:: TASK OBJECTIVE ::
Within the entries below, find each line containing the word "Kosovalı" and copy it.

Collected data
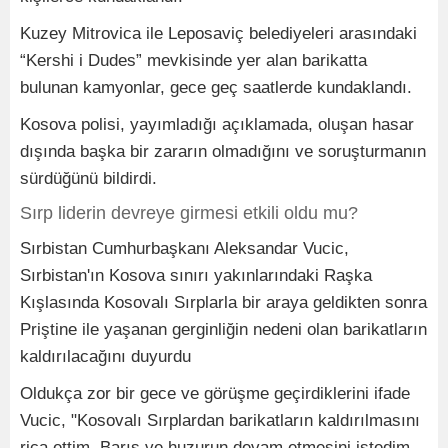
Kuzey Mitrovica ile Leposaviç belediyeleri arasındaki
“Kershi i Dudes” mevkisinde yer alan barikatta
bulunan kamyonlar, gece geç saatlerde kundaklandı.
Kosova polisi, yayımladığı açıklamada, oluşan hasar
dışında başka bir zararın olmadığını ve soruşturmanın
sürdüğünü bildirdi.
Sırp liderin devreye girmesi etkili oldu mu?
Sırbistan Cumhurbaşkanı Aleksandar Vucic,
Sırbistan'ın Kosova sınırı yakınlarındaki Raşka
Kışlasında Kosovalı Sırplarla bir araya geldikten sonra
Priştine ile yaşanan gerginliğin nedeni olan barikatların
kaldırılacağını duyurdu
Oldukça zor bir gece ve görüşme geçirdiklerini ifade
Vucic, "Kosovalı Sırplardan barikatların kaldırılmasını
rica ettim. Barış ve huzurun devam etmesini istedim.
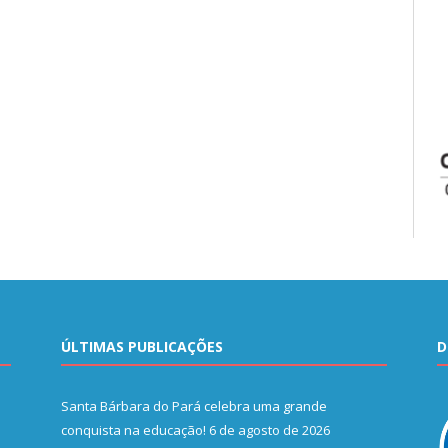
ÚLTIMAS PUBLICAÇÕES
D
Santa Bárbara do Pará celebra uma grande
conquista na educação!
6 de agosto de 2026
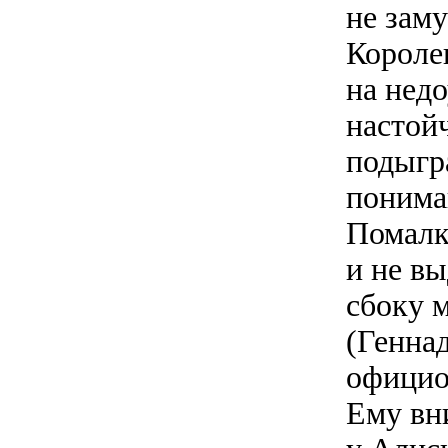
не заму
Короле
на нед
настой
подыгр
понима
Помалк
и не вы
сбоку 
(Генна
официо
Ему вн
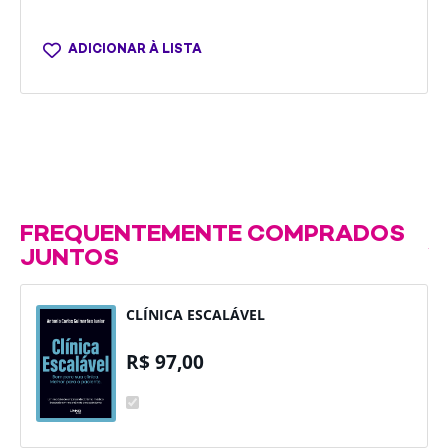
ADICIONAR À LISTA
FREQUENTEMENTE COMPRADOS
JUNTOS
CLÍNICA ESCALÁVEL
R$
97,00
CLÍNICA
ESCALÁVEL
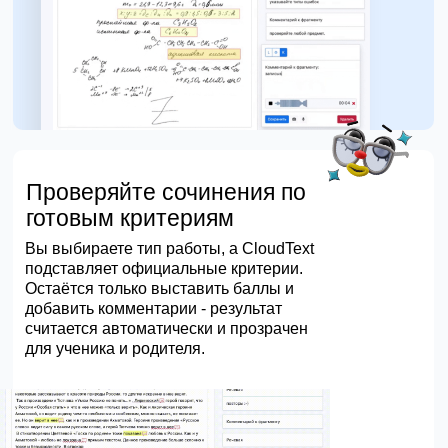
Проверяйте сочинения по
готовым критериям
Вы выбираете тип работы, а CloudText
подставляет официальные критерии.
Остаётся только выставить баллы и
добавить комментарии - результат
считается автоматически и прозрачен
для ученика и родителя.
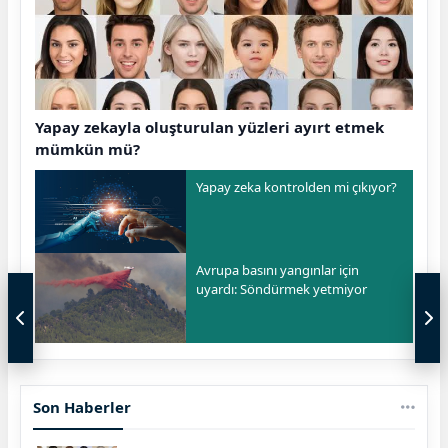
Yapay zekayla oluşturulan yüzleri ayırt etmek
mümkün mü?
Yapay zeka kontrolden mi çıkıyor?
Avrupa basını yangınlar için
uyardı: Söndürmek yetmiyor
Son Haberler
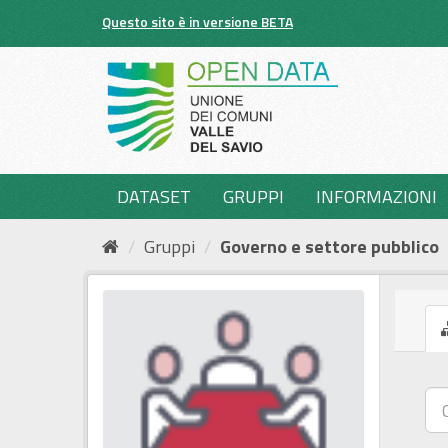
Salta
Questo sito è in versione BETA
al
contenuto
DATASET
GRUPPI
INFORMAZIONI
Gruppi
Governo e settore pubblico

:: WRITTEN RESPONSE ::
Kışlasında Kosovalı Sırplarla bir araya geldikten sonra
Vucic, "Kosovalı Sırplardan barikatların kaldırılmasını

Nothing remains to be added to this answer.